Velocity depends on reliability.
When platform teams talk about reliability, we often talk about it in terms of uptime, SLOs, and incident counts. But how does the concept of reliability fit in with the larger organization?
Reliability is what enables a focus on delivery as the organization continues to grow — it's a core responsibility of a platform team. So what does reliability unlock for the engineers building on top of platform? The answer, I think, falls into four buckets.
Safety – engineers ship without fear.
When the underlying platform is trustworthy, product engineers move faster. They aren't constantly second-guessing whether a deploy will cause a cascade failure, or whether a schema migration will lock a table for ten minutes. Fear is a tax on velocity. Reducing it is a real contribution, which can be measured through a correlation of sentiment surveys and per-team delivery metrics.
Examples from my own work: canary deployments; ingestion backpressure systems; migration helpers that make zero-downtime schema changes safe and easy; standardized background job patterns so teams aren't rolling their own fragile in-process hacks; predictable release rollouts.
Signal – platform owns system health before it becomes a product problem.
If product engineers are the ones noticing that something is wrong, the observability layer is too shallow. If the product engineers are learning about availability or performance issues from users, their priorities may now be shifting mid-sprint, creating project delays.
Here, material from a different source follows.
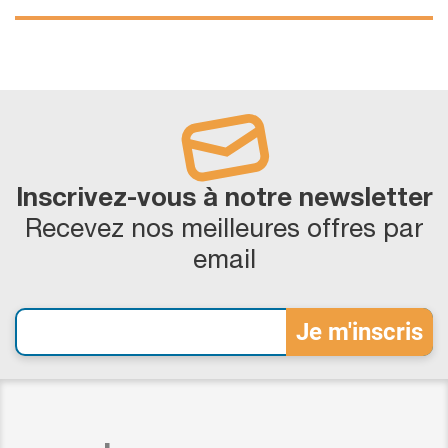
Inscrivez-vous à notre newsletter
Recevez nos meilleures offres par
email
The goal is for platform to be paged before product. For platform to resolve any issues before end users are affected. That means alerts on infra resources, SLOs on core services, health checks on shared APIs, and proactive scaling, redundancy, and hardening.
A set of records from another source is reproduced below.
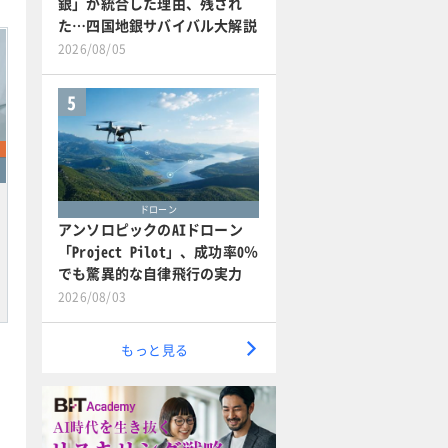
銀」が統合した理由、残され
た…四国地銀サバイバル大解説
2026/08/05
5
ドローン
アンソロピックのAIドローン
「Project Pilot」、成功率0％
でも驚異的な自律飛行の実力
2026/08/03
もっと見る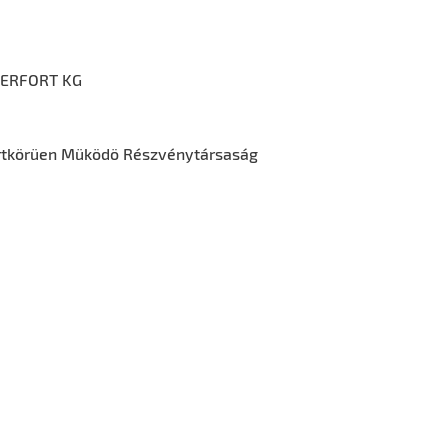
HERFORT KG
ártkörüen Müködö Részvénytársaság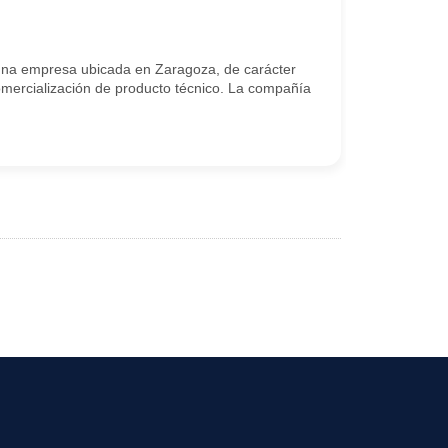
una empresa ubicada en Zaragoza, de carácter
 comercialización de producto técnico. La compañía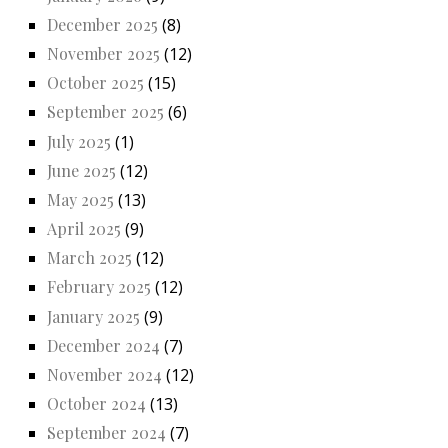
December 2025
(8)
November 2025
(12)
October 2025
(15)
September 2025
(6)
July 2025
(1)
June 2025
(12)
May 2025
(13)
April 2025
(9)
March 2025
(12)
February 2025
(12)
January 2025
(9)
December 2024
(7)
November 2024
(12)
October 2024
(13)
September 2024
(7)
When platform is on top of it, product teams stay in flow. That's a velocity improvement, even if it never shows up in a sprint retrospective. These improvements can be measured by "number of incidents", "risks retired" or "dev hours saved".
Examples from my own work: infra observability and alerting; service level objectives that match to customer expectations; consistent structured logging to enable easy analysis; useful metrics and dashboards that surface the right signal without noise
Speed to resolution – when things break, anyone can navigate it
Incidents will happen. The question is how much drag they create. Structured playbooks and incident response checklists enable the conditions where any engineer can jump in and flowchart their way to resolution, rather than waiting for the one person who knows the system.
Once the immediate incident has been mitigated, this is Platforms time to shine. Incidents can come from anywhere, but Platform is at a particular point of leverage to identify and retire common root factors. Good metrics to watch for include "mean time to acknowledge", "mean time to resolve", as well as general uptime or availability metrics.
Examples from my work: incident response checklists; incident response escalation flowchart; rollback playbooks; integrated Slack workflows
Streamline – increase predictability in the delivery process itself
The first three buckets are about operating software reliably. This one is about shipping it reliably. CI pipelines that are dependable and fast, self-serve preview environments and infra provisioning to unblock development, and automation of toil common to product teams all reduce the friction engineers feel when getting code to production. My favorites metrics here are build times, deploy frequency, onboarding time, and toil reduction in hours per month.
Examples from my work: parallelization of CI workers; parallelization of unit tests; fixing flakey CI tests; introduction of preview environments and infra self-serve capabilities.
Summary
The through-line across all four: platform reliability is a product engineering multiplier. "Keeping the lights on" is the bare minimum – the mandate is to remove the drag that slows down every team that builds on top of you.
If you're a platform or infrastructure EM trying to articulate the value of your work to product stakeholders, this framing might help. It's not about uptime percentages — it's about what your reliability work makes possible for everyone else.